Initially, we found that only 12 percent of respondents thought his punishment was “too harsh,” with the remainder evenly split between “too soft” or “just right.” Respondents were also slightly more likely to agree with Goodell’s reinstatement decision. Yet when we considered whether there were race differences with respect to these responses, we were struck by the findings.
We found that 31 percent of non-whites thought the punishment was “too harsh,” but only 9 percent of whites felt the same way.
When it came to Vick’s return to the NFL, 71 percent of non-whites agreed with Vick’s reinstatement, compared to 53 percent of whites.
These findings say a lot about attitudes toward punishment, and they say even more about attitudes toward re-entry and the ability to earn a living. And echoing a lot of what we see today about people’s experiences with the criminal justice system more generally, it showcases the important divides in how people perceive the system punishing offenders and subsequently reintegrating them back into society.
Were those attitudes about Vick driven by race?

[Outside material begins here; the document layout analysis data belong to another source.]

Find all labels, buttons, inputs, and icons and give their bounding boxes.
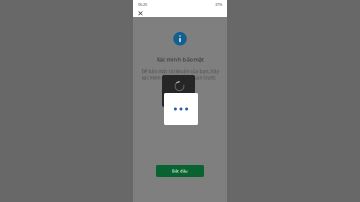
button[interactable]: Close [135, 9, 146, 17]
staticText: Để bảo mật tài khoản của bạn, hãy xác mi… [142, 68, 218, 81]
button[interactable]: Bắt đầu [156, 165, 204, 177]
staticText: 37% [215, 2, 222, 7]
staticText: 06:25 [138, 2, 147, 7]
staticText: Bắt đầu [172, 168, 188, 174]
staticText: Xác minh bảo mật [156, 56, 204, 63]
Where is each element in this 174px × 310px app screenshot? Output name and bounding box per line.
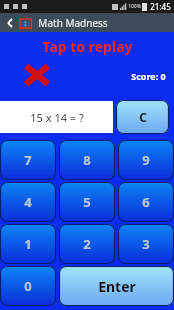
- staticText: 9: [142, 151, 150, 169]
- staticText: 21:45: [150, 1, 171, 12]
- button[interactable]: C: [116, 100, 169, 134]
- staticText: Score: 0: [131, 70, 166, 82]
- staticText: 5: [83, 193, 91, 211]
- staticText: 4: [24, 193, 32, 211]
- staticText: C: [139, 109, 147, 125]
- staticText: 15 x 14 = ?: [30, 110, 84, 125]
- button[interactable]: 9: [118, 140, 174, 180]
- button[interactable]: 7: [0, 140, 56, 180]
- button[interactable]: 8: [59, 140, 115, 180]
- button[interactable]: 4: [0, 182, 56, 222]
- button[interactable]: Back: [4, 17, 16, 29]
- staticText: 7: [24, 151, 32, 169]
- button[interactable]: 15 x 14 = ?: [0, 101, 113, 133]
- staticText: Math Madness: [38, 16, 108, 30]
- staticText: 0: [24, 277, 32, 295]
- button[interactable]: 0: [0, 266, 56, 306]
- button[interactable]: 6: [118, 182, 174, 222]
- staticText: Enter: [98, 277, 136, 296]
- staticText: 3: [142, 235, 150, 253]
- button[interactable]: 1: [0, 224, 56, 264]
- staticText: 8: [83, 151, 91, 169]
- button[interactable]: 5: [59, 182, 115, 222]
- button[interactable]: 3: [118, 224, 174, 264]
- staticText: Tap to replay: [42, 37, 133, 56]
- button[interactable]: 2: [59, 224, 115, 264]
- staticText: 6: [142, 193, 150, 211]
- staticText: 100%: [128, 3, 141, 10]
- staticText: 1: [24, 235, 32, 253]
- button[interactable]: Enter: [59, 266, 174, 306]
- staticText: 2: [83, 235, 91, 253]
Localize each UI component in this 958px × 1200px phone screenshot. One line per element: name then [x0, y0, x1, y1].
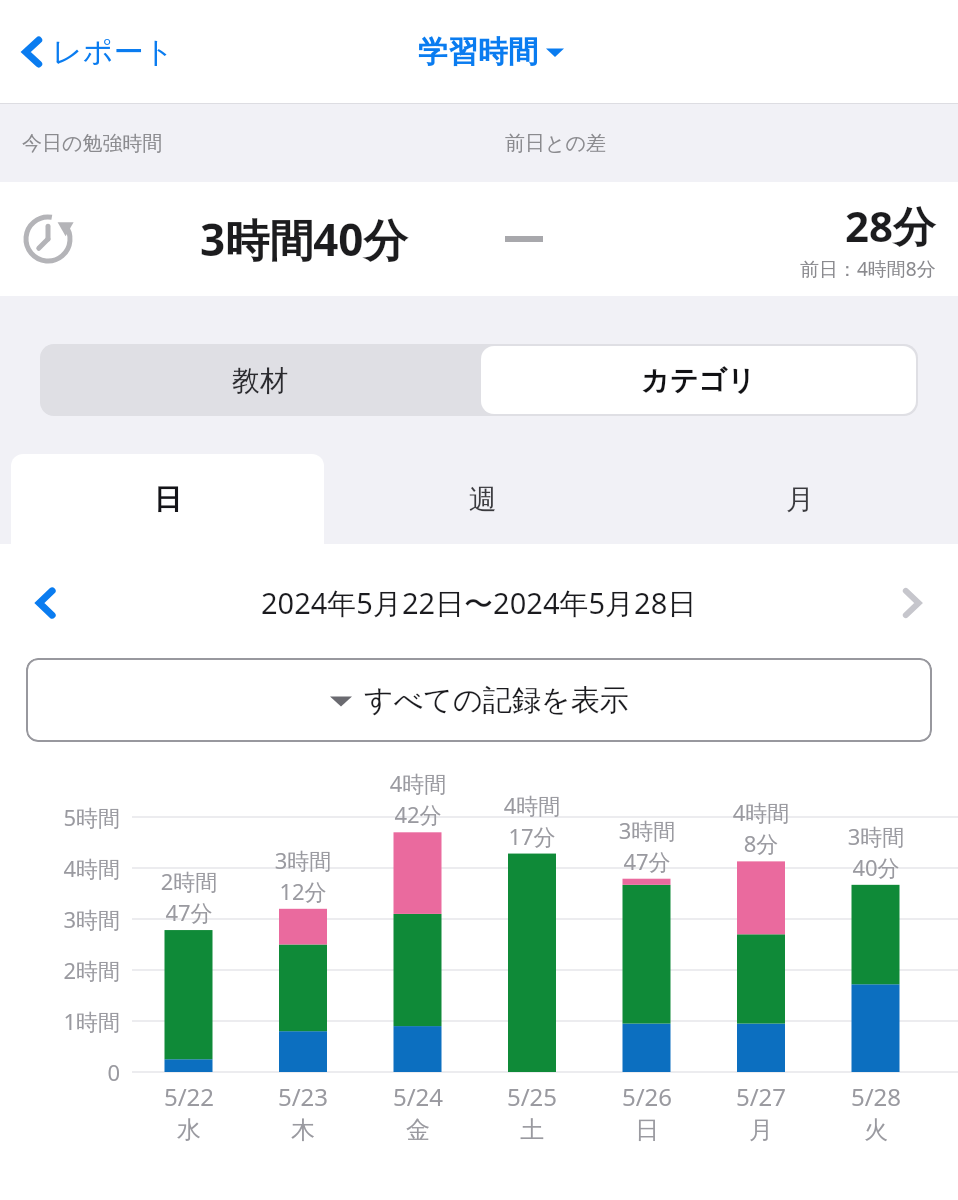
- staticText: 前日：4時間8分: [800, 256, 936, 282]
- staticText: 4時間 42分: [361, 768, 475, 829]
- staticText: 1時間: [20, 1006, 120, 1036]
- button[interactable]: レポート: [14, 26, 181, 78]
- staticText: 4時間: [20, 853, 120, 883]
- staticText: 前日との差: [505, 131, 606, 156]
- staticText: 4時間 17分: [475, 790, 589, 851]
- staticText: 5時間: [20, 802, 120, 832]
- button[interactable]: Next week: [884, 575, 940, 631]
- staticText: 5/27 月: [704, 1080, 818, 1146]
- staticText: 5/25 土: [475, 1080, 589, 1146]
- button[interactable]: すべての記録を表示: [26, 658, 932, 742]
- staticText: 教材: [232, 363, 288, 398]
- staticText: 5/24 金: [361, 1080, 475, 1146]
- staticText: 5/22 水: [132, 1080, 246, 1146]
- button[interactable]: Previous week: [18, 575, 74, 631]
- other: History: [22, 213, 74, 265]
- staticText: すべての記録を表示: [364, 682, 629, 719]
- button[interactable]: 教材: [40, 344, 479, 416]
- button[interactable]: カテゴリ: [481, 346, 916, 414]
- button[interactable]: 日: [11, 454, 324, 544]
- button[interactable]: 週: [324, 454, 641, 544]
- staticText: 5/23 木: [246, 1080, 360, 1146]
- staticText: 3時間 12分: [246, 845, 360, 906]
- staticText: カテゴリ: [641, 363, 756, 398]
- staticText: 3時間: [20, 904, 120, 934]
- staticText: 週: [469, 482, 497, 517]
- staticText: 日: [154, 482, 182, 517]
- staticText: 2時間 47分: [132, 866, 246, 927]
- staticText: 3時間40分: [200, 209, 408, 269]
- button[interactable]: 月: [641, 454, 958, 544]
- staticText: 学習時間: [418, 33, 538, 71]
- staticText: 2024年5月22日〜2024年5月28日: [261, 583, 697, 623]
- staticText: 0: [20, 1057, 120, 1087]
- button[interactable]: 学習時間: [412, 27, 570, 77]
- staticText: 2時間: [20, 955, 120, 985]
- staticText: レポート: [52, 33, 175, 71]
- staticText: 今日の勉強時間: [22, 131, 163, 156]
- staticText: 月: [786, 482, 814, 517]
- staticText: 28分: [845, 197, 936, 254]
- staticText: 5/28 火: [819, 1080, 933, 1146]
- staticText: 5/26 日: [590, 1080, 704, 1146]
- staticText: 3時間 40分: [819, 821, 933, 882]
- staticText: 3時間 47分: [590, 815, 704, 876]
- staticText: 4時間 8分: [704, 797, 818, 858]
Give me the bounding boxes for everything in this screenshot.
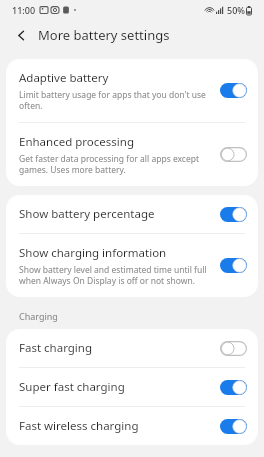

Or were they driven by the image of dogs abused and slaughtered? Or were they driven by something else? That is hard to discern in a survey, of course, but it does raise a host of many interesting questions.
There is a memorable scene in Disney’s “The Lion King,” in which Rafiki tells Simba, “Oh yes, the past can hurt. But the way I see it, you can either run from it or learn from it.” Vick will never escape his past, one that he has acknowledged, served his sentence for, and returned to society by becoming involved in many ways to educate both the public and himself about his incomprehensible behavior.
Yet should his past be used to dictate his future? The answer you’ve arrived at in your head says much about your views about redemption and one’s prospects for change.
Alex R. Piquero is Ashbel Smith professor of criminology and associate dean for graduate programs at the University of Texas at Dallas.